Configuration object. If None, creates default config.

cache

bool

default:"False"

Enable response caching (stored in ./llm_cache)

max_tokens

int | None

default:"None"

Maximum output tokens. If not set, uses model-specific defaults (see table below).

thinking_config

types.ThinkingConfig | None

default:"None"

Optional thinking configuration for Gemini 2.5+ models that support enhanced reasoning.

client

genai.Client | None

default:"None"

Optional pre-configured genai.Client instance. If not provided, creates one from config.

Supported Models

The client supports all Gemini models with model-specific max token limits:

Gemini 3 (Preview) - 64K output

gemini-3-pro-preview
gemini-3-flash-preview (default)

Gemini 2.5 - 64K output

gemini-2.5-pro
gemini-2.5-flash
gemini-2.5-flash-lite (64K)

Gemini 2.0 - 8K output

gemini-2.0-flash
gemini-2.0-flash-lite

Gemini 1.5 - 8K output

gemini-1.5-pro
gemini-1.5-flash
gemini-1.5-flash-8b

Max Tokens Resolution

Similar to AnthropicClient, max tokens are resolved with the following precedence:

Explicit parameter to generate_response()
Instance max_tokens set during initialization
Model-specific maximum from the mapping above
Default fallback: 8192 tokens

# Automatic: uses 65536 for gemini-3-flash-preview
client = GeminiClient(
    config=LLMConfig(model="gemini-3-flash-preview")
)

# Override: use 32K for all requests
client = GeminiClient(
    config=LLMConfig(model="gemini-2.5-pro"),
    max_tokens=32000
)

# Per-request: 16K for this specific call
response = await client.generate_response(
    messages=messages,
    max_tokens=16384
)

Thinking Configuration

Gemini 2.5+ models support enhanced reasoning modes:

from google.genai import types

client = GeminiClient(
    config=LLMConfig(
        api_key="your-key",
        model="gemini-2.5-pro"
    ),
    thinking_config=types.ThinkingConfig(
        # Configure thinking depth and approach
    )
)

Only use thinking_config with Gemini 2.5+ models. Earlier models do not support this feature.

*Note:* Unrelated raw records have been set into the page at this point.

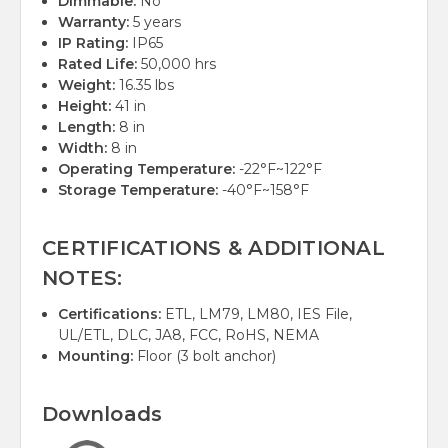
Dimmable:
No
Warranty:
5 years
IP Rating:
IP65
Rated Life:
50,000 hrs
Weight:
16.35 lbs
Height:
41 in
Length:
8 in
Width:
8 in
Operating Temperature:
-22°F~122°F
Storage Temperature:
-40°F~158°F
CERTIFICATIONS & ADDITIONAL
NOTES:
Certifications:
ETL, LM79, LM80, IES File,
UL/ETL, DLC, JA8, FCC, RoHS, NEMA
Mounting:
Floor (3 bolt anchor)
Downloads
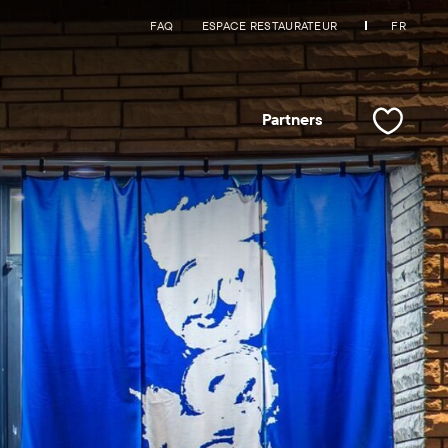
FAQ
ESPACE RESTAURATEUR
FR
Partners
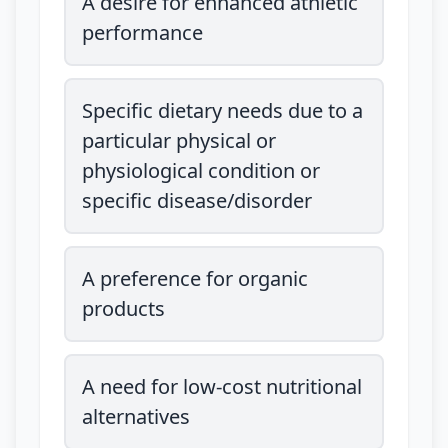
A desire for enhanced athletic
performance
Specific dietary needs due to a
particular physical or
physiological condition or
specific disease/disorder
A preference for organic
products
A need for low-cost nutritional
alternatives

Structured Output via Schema

Gemini uses JSON schema for structured outputs:

class ExtractedData(BaseModel):
    """Schema for extraction"""
    entities: list[str]
    relationships: list[dict[str, str]]

# The client automatically:
# 1. Converts Pydantic model to JSON schema
# 2. Sets response_mime_type to 'application/json'
# 3. Validates response against schema

response = await client.generate_response(
    messages=messages,
    response_model=ExtractedData
)

Generation configuration:

generation_config = types.GenerateContentConfig(
    temperature=self.temperature,
    max_output_tokens=resolved_max_tokens,
    response_mime_type='application/json',
    response_schema=ExtractedData,  # Pydantic model
    system_instruction=system_prompt,
    thinking_config=self.thinking_config
)

Model Size Selection

Use model_size parameter to automatically select between models:

client = GeminiClient(
    config=LLMConfig(
        model="gemini-3-flash-preview",        # Medium
        small_model="gemini-2.5-flash-lite"    # Small
    )
)

# Uses gemini-2.5-flash-lite
response = await client.generate_response(
    messages=messages,
    model_size=ModelSize.small
)

# Uses gemini-3-flash-preview
response = await client.generate_response(
    messages=messages,
    model_size=ModelSize.medium
)

Error Handling

Safety Blocks

Gemini may block content for safety reasons:

try:
    response = await client.generate_response(messages=messages)
except Exception as e:
    if 'safety' in str(e).lower() or 'blocked' in str(e).lower():
        print(f"Content blocked by safety filters: {e}")
        # No retry - content was blocked

Safety information is extracted from the response:

# Example safety block details:
# "Response blocked by Gemini safety filters: HARM_CATEGORY_HARASSMENT: HIGH"

Rate Limits

from graphiti_core.llm_client.errors import RateLimitError

try:
    response = await client.generate_response(messages=messages)
except RateLimitError as e:
    print(f"Rate limited: {e}")
    # No automatic retry - implement backoff

Rate limit detection checks for:

“rate limit” in error message
“quota” in error message
“resource_exhausted” in error message
HTTP 429 status code

Automatic Retries

The client retries up to 2 times for:

JSON parsing errors
Validation errors
Transient API failures

Retry with error context:

# On validation error:
error_context = (
    f'The previous response attempt was invalid. '
    f'Error type: {e.__class__.__name__}. '
    f'Error details: {str(e)}. '
    f'Please try again with a valid response.'
)
messages.append(Message(role='user', content=error_context))

JSON Salvage

If output is truncated or malformed, the client attempts to salvage partial JSON:

# Looks for last valid closing bracket
array_match = re.search(r'\]\s*$', raw_output)
if array_match:
    return json.loads(raw_output[:array_match.end()])

obj_match = re.search(r'\}\s*$', raw_output)  
if obj_match:
    return json.loads(raw_output[:obj_match.end()])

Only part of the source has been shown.